■ Exercise prompt
Your answer should be the lines below from the one with "Maryland Hunger Solutions (266, 2450)" to the one with "Bills We’re Supporting (92, 306)", both included, given again exactly and with nothing added.

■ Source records
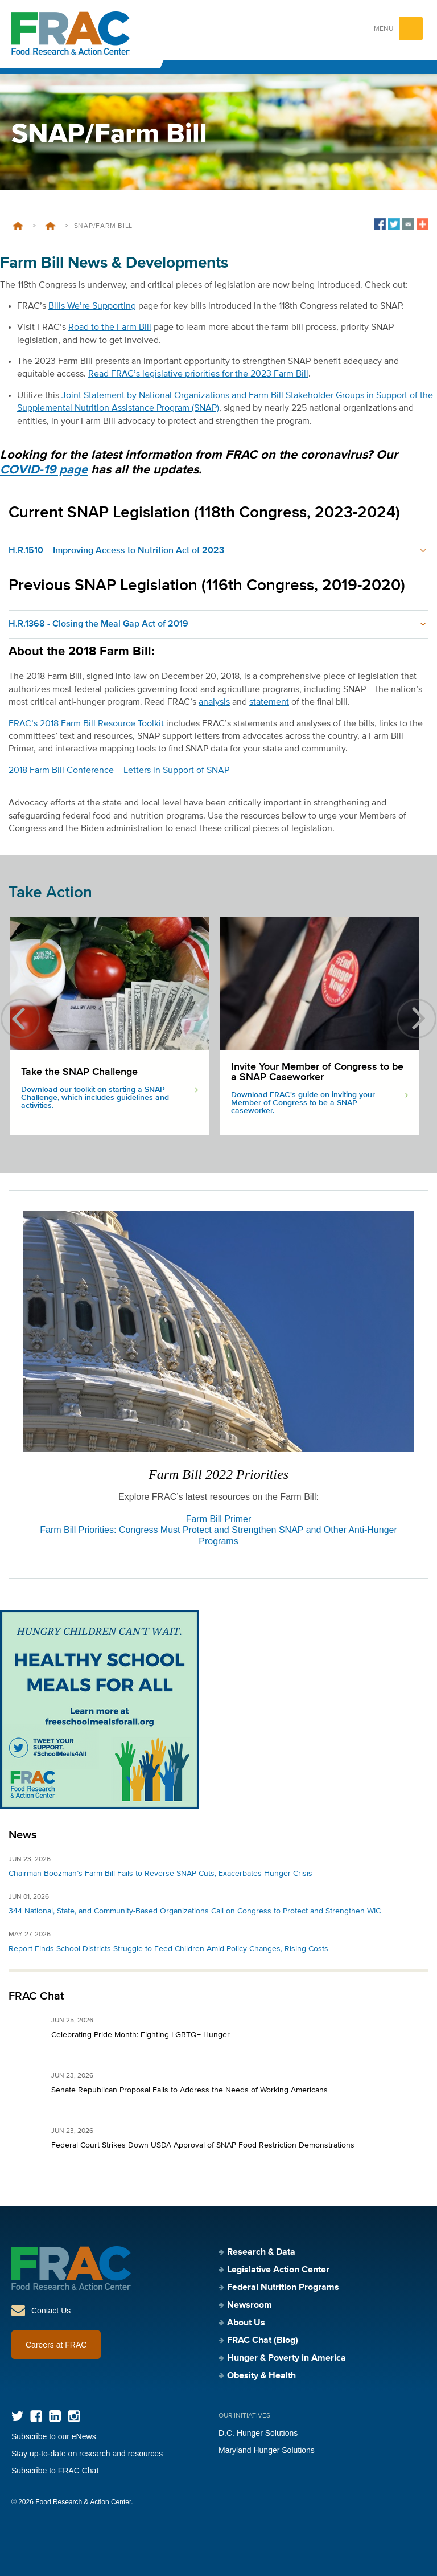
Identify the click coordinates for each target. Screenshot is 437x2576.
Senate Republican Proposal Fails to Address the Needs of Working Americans (189, 2090)
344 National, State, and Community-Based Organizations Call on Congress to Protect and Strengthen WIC (195, 1911)
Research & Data (261, 2252)
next (416, 1018)
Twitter (17, 2416)
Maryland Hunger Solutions (266, 2450)
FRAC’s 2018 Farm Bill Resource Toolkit (86, 724)
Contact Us (51, 2310)
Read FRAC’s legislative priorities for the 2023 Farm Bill (198, 374)
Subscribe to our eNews (53, 2436)
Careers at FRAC (56, 2344)
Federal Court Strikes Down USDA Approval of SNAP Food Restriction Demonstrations (202, 2145)
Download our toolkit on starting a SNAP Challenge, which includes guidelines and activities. (95, 1098)
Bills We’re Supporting (92, 306)
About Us (246, 2323)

■ Written solution
Maryland Hunger Solutions (266, 2450)
FRAC’s 2018 Farm Bill Resource Toolkit (86, 724)
Contact Us (51, 2310)
Read FRAC’s legislative priorities for the 2023 Farm Bill (198, 374)
Subscribe to our eNews (53, 2436)
Careers at FRAC (56, 2344)
Federal Court Strikes Down USDA Approval of SNAP Food Restriction Demonstrations (202, 2145)
Download our toolkit on starting a SNAP Challenge, which includes guidelines and activities. (95, 1098)
Bills We’re Supporting (92, 306)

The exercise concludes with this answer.